Background: Megalencephalic leukoencephalopathy with subcortical cysts (MLC), a rare and progressive neurodegenerative disorder involving the white matter, is not adequately recapitulated by current disease models. Somatic cell reprogramming, along with advancements in genome engineering, may allow the establishment of in-vitro human models of MLC for disease modeling and drug screening. In this study, we utilized cellular reprogramming and gene-editing techniques to develop induced pluripotent stem cell (iPSC) models of MLC to recapitulate the cellular context of the classical MLC-impacted nervous system.
Methods: Somatic cell reprogramming of peripheral patient-derived blood mononuclear cells (PBMCs) was used to develop iPSC models of MLC. CRISPR-Cas9 system-based genome engineering was also utilized to create the MLC1 knockout model of the disease. Directed differentiation of iPSCs to neural stem cells (NSCs) and astrocytes was performed in a 2D cell culture format, followed by various cellular and molecular biology approaches, to characterize the disease model.

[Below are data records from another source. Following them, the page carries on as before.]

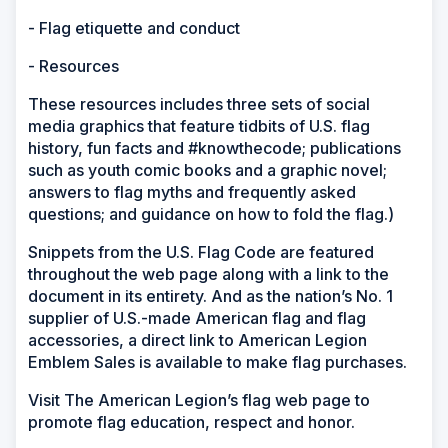
- Flag etiquette and conduct
- Resources
These resources includes three sets of social
media graphics that feature tidbits of U.S. flag
history, fun facts and #knowthecode; publications
such as youth comic books and a graphic novel;
answers to flag myths and frequently asked
questions; and guidance on how to fold the flag.)
Snippets from the U.S. Flag Code are featured
throughout the web page along with a link to the
document in its entirety. And as the nation’s No. 1
supplier of U.S.-made American flag and flag
accessories, a direct link to American Legion
Emblem Sales is available to make flag purchases.
Visit The American Legion’s flag web page to
promote flag education, respect and honor.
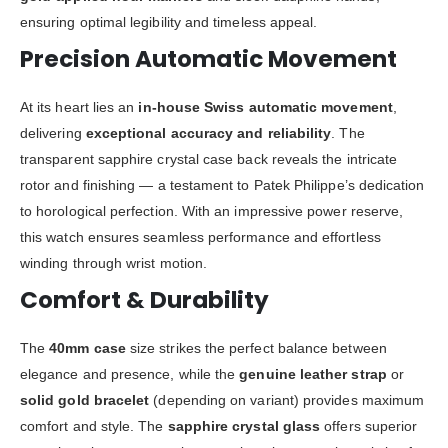
ensuring optimal legibility and timeless appeal.
Precision Automatic Movement
At its heart lies an
in-house Swiss automatic movement
,
delivering
exceptional accuracy and reliability
. The
transparent sapphire crystal case back reveals the intricate
rotor and finishing — a testament to Patek Philippe’s dedication
to horological perfection. With an impressive power reserve,
this watch ensures seamless performance and effortless
winding through wrist motion.
Comfort & Durability
The
40mm case
size strikes the perfect balance between
elegance and presence, while the
genuine leather strap
or
solid gold bracelet
(depending on variant) provides maximum
comfort and style. The
sapphire crystal glass
offers superior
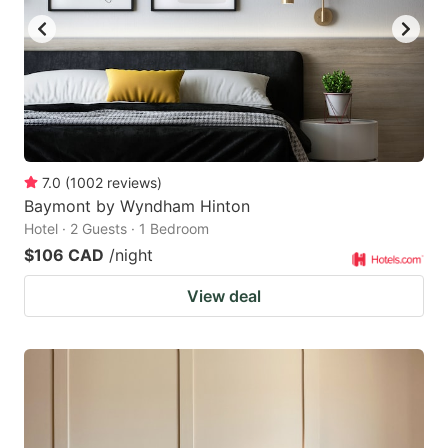
7.0
(
1002
reviews
)
Baymont by Wyndham Hinton
Hotel · 2 Guests · 1 Bedroom
$106 CAD
/night
View deal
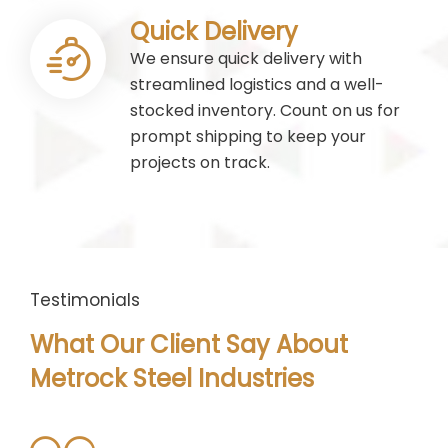
Quick Delivery
We ensure quick delivery with
streamlined logistics and a well-
stocked inventory. Count on us for
prompt shipping to keep your
projects on track.
Testimonials
What Our Client Say About
Metrock Steel Industries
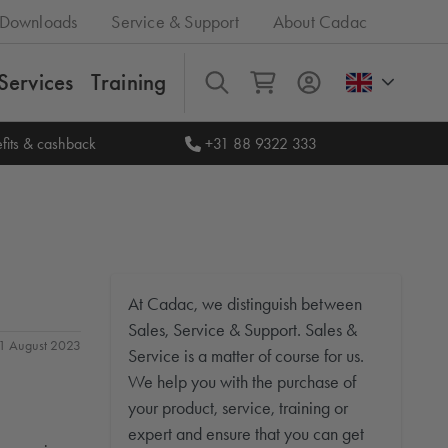
Downloads
Service & Support
About Cadac
Services
Training
All
fits & cashback
+31 88 9322 333
At Cadac, we distinguish between
Sales, Service & Support. Sales &
 31 August 2023
Service is a matter of course for us.
We help you with the purchase of
your product, service, training or
expert and ensure that you can get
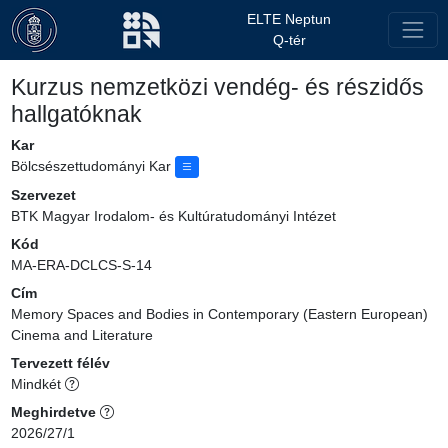
ELTE Neptun
Q-tér
Kurzus nemzetközi vendég- és részidős
hallgatóknak
Kar
Bölcsészettudományi Kar
Szervezet
BTK Magyar Irodalom- és Kultúratudományi Intézet
Kód
MA-ERA-DCLCS-S-14
Cím
Memory Spaces and Bodies in Contemporary (Eastern European)
Cinema and Literature
Tervezett félév
Mindkét
Meghirdetve
2026/27/1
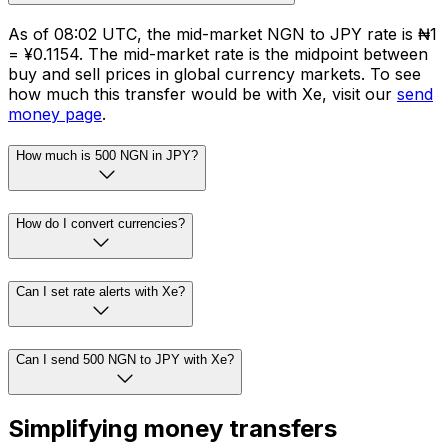
As of 08:02 UTC, the mid-market NGN to JPY rate is ₦1
= ¥0.1154. The mid-market rate is the midpoint between
buy and sell prices in global currency markets. To see
how much this transfer would be with Xe, visit our
send
money page
.
How much is 500 NGN in JPY?
How do I convert currencies?
Can I set rate alerts with Xe?
Can I send 500 NGN to JPY with Xe?
Simplifying money transfers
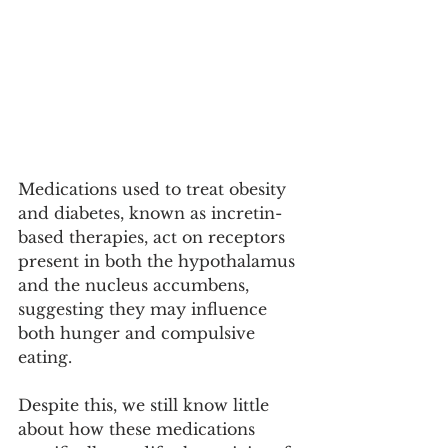
Medications used to treat obesity 
and diabetes, known as incretin-
based therapies, act on receptors 
present in both the hypothalamus 
and the nucleus accumbens, 
suggesting they may influence 
both hunger and compulsive 
eating.
Despite this, we still know little 
about how these medications 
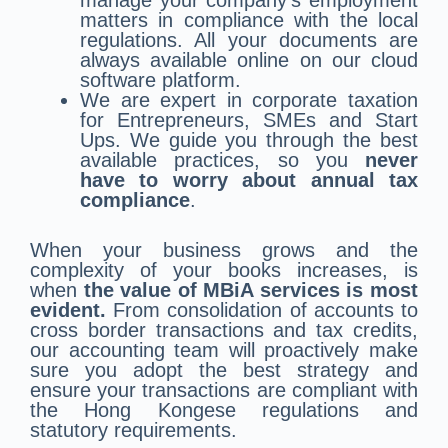
manage your company’s employment
matters in compliance with the local
regulations. All your documents are
always available online on our cloud
software platform.
We are expert in corporate taxation
for Entrepreneurs, SMEs and Start
Ups. We guide you through the best
available practices, so you
never
have to worry about annual tax
compliance
.
When your business grows and the
complexity of your books increases, is
when
the value of MBiA services is most
evident.
From consolidation of accounts to
cross border transactions and tax credits,
our accounting team will proactively make
sure you adopt the best strategy and
ensure your transactions are compliant with
the Hong Kongese regulations and
statutory requirements.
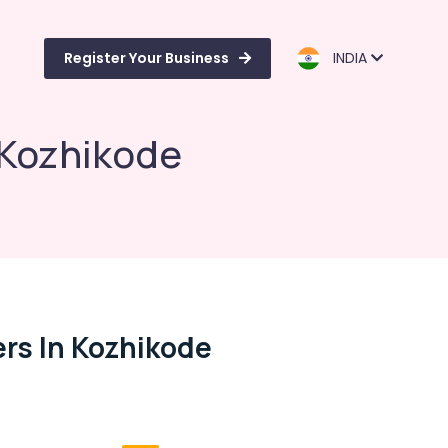
Register Your Business
INDIA
 Kozhikode
rs In Kozhikode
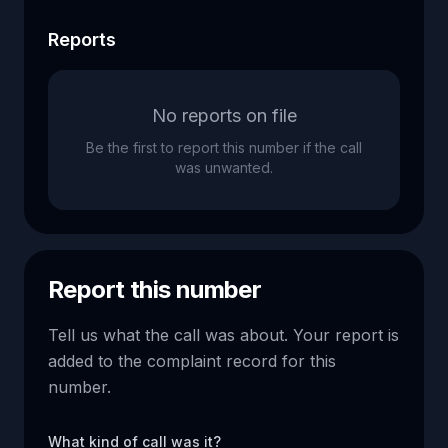
Reports
No reports on file
Be the first to report this number if the call
was unwanted.
Report this number
Tell us what the call was about. Your report is
added to the complaint record for this
number.
What kind of call was it?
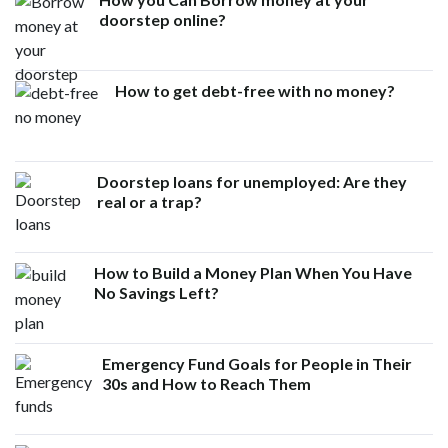
doorstep online?
How to get debt-free with no money?
Doorstep loans for unemployed: Are they
real or a trap?
How to Build a Money Plan When You Have
No Savings Left?
Emergency Fund Goals for People in Their
30s and How to Reach Them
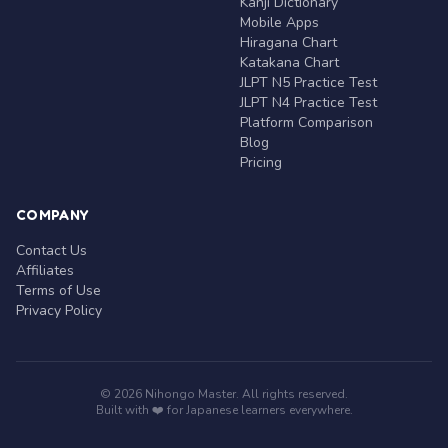
Kanji Dictionary
Mobile Apps
Hiragana Chart
Katakana Chart
JLPT N5 Practice Test
JLPT N4 Practice Test
Platform Comparison
Blog
Pricing
COMPANY
Contact Us
Affiliates
Terms of Use
Privacy Policy
© 2026 Nihongo Master. All rights reserved.
Built with ❤️ for Japanese learners everywhere.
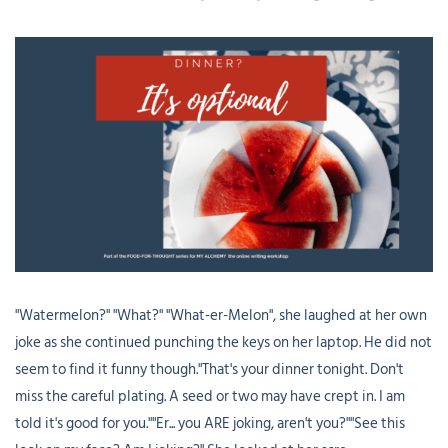
"Watermelon?" "What?" "What-er-Melon", she laughed at her own
joke as she continued punching the keys on her laptop. He did not
seem to find it funny though."That's your dinner tonight. Don't
miss the careful plating. A seed or two may have crept in. I am
told it's good for you.""Er... you ARE joking, aren't you?""See this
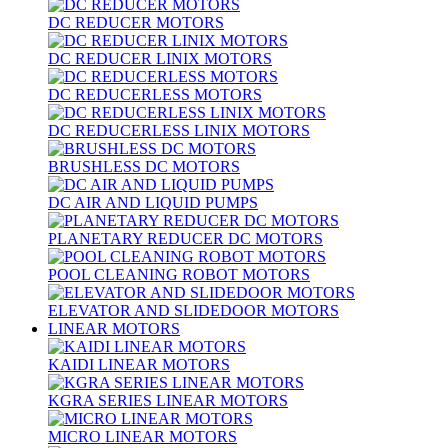
DC REDUCER MOTORS
DC REDUCER LINIX MOTORS
DC REDUCERLESS MOTORS
DC REDUCERLESS LINIX MOTORS
BRUSHLESS DC MOTORS
DC AIR AND LIQUID PUMPS
PLANETARY REDUCER DC MOTORS
POOL CLEANING ROBOT MOTORS
ELEVATOR AND SLIDEDOOR MOTORS
LINEAR MOTORS
KAIDI LINEAR MOTORS
KGRA SERIES LINEAR MOTORS
MICRO LINEAR MOTORS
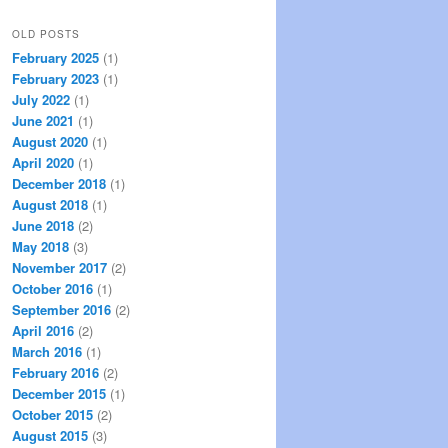
OLD POSTS
February 2025
(1)
February 2023
(1)
July 2022
(1)
June 2021
(1)
August 2020
(1)
April 2020
(1)
December 2018
(1)
August 2018
(1)
June 2018
(2)
May 2018
(3)
November 2017
(2)
October 2016
(1)
September 2016
(2)
April 2016
(2)
March 2016
(1)
February 2016
(2)
December 2015
(1)
October 2015
(2)
August 2015
(3)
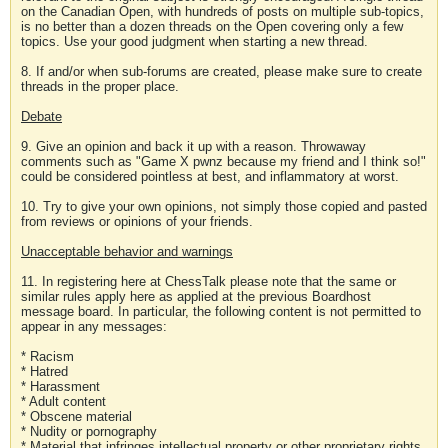
on the Canadian Open, with hundreds of posts on multiple sub-topics,
is no better than a dozen threads on the Open covering only a few
topics. Use your good judgment when starting a new thread.
8. If and/or when sub-forums are created, please make sure to create
threads in the proper place.
Debate
9. Give an opinion and back it up with a reason. Throwaway
comments such as "Game X pwnz because my friend and I think so!"
could be considered pointless at best, and inflammatory at worst.
10. Try to give your own opinions, not simply those copied and pasted
from reviews or opinions of your friends.
Unacceptable behavior and warnings
11. In registering here at ChessTalk please note that the same or
similar rules apply here as applied at the previous Boardhost
message board. In particular, the following content is not permitted to
appear in any messages:
* Racism
* Hatred
* Harassment
* Adult content
* Obscene material
* Nudity or pornography
* Material that infringes intellectual property or other proprietary rights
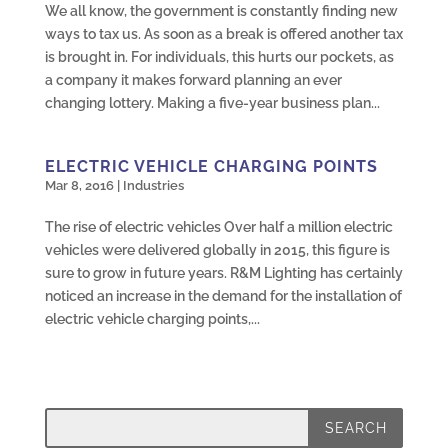
We all know, the government is constantly finding new
ways to tax us. As soon as a break is offered another tax
is brought in. For individuals, this hurts our pockets, as
a company it makes forward planning an ever
changing lottery. Making a five-year business plan...
ELECTRIC VEHICLE CHARGING POINTS
Mar 8, 2016
|
Industries
The rise of electric vehicles Over half a million electric
vehicles were delivered globally in 2015, this figure is
sure to grow in future years. R&M Lighting has certainly
noticed an increase in the demand for the installation of
electric vehicle charging points,...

Results: MLC iPSCs established by somatic cell reprogramming and genome engineering were well characterized for pluripotency. iPSCs were subsequently differentiated to disease-relevant cell types: neural stem cells (NSCs) and astrocytes. RNA sequencing profiling of MLC NSCs revealed a set of differentially expressed genes related to neurological disorders and epilepsy, a common clinical finding within MLC disease. This gene set can serve as a target for drug screening for the development of a potential therapeutic for this disease. Upon differentiation to the more disease relevant cell type-astrocytes, MLC-characteristic vacuoles were clearly observed, which were distinctly absent from controls. This emergence recapitulated a distinguishing phenotypic marker of the disease.
Conclusion: Through the creation and analyses of iPSC models of MLC, our work addresses a critical need for relevant cellular models of MLC for use in both disease modeling and drug screening assays. Further investigation can utilize MLC iPSC models, as well as generated transcriptomic data sets and analyses, to identify potential therapeutic interventions for this debilitating disease.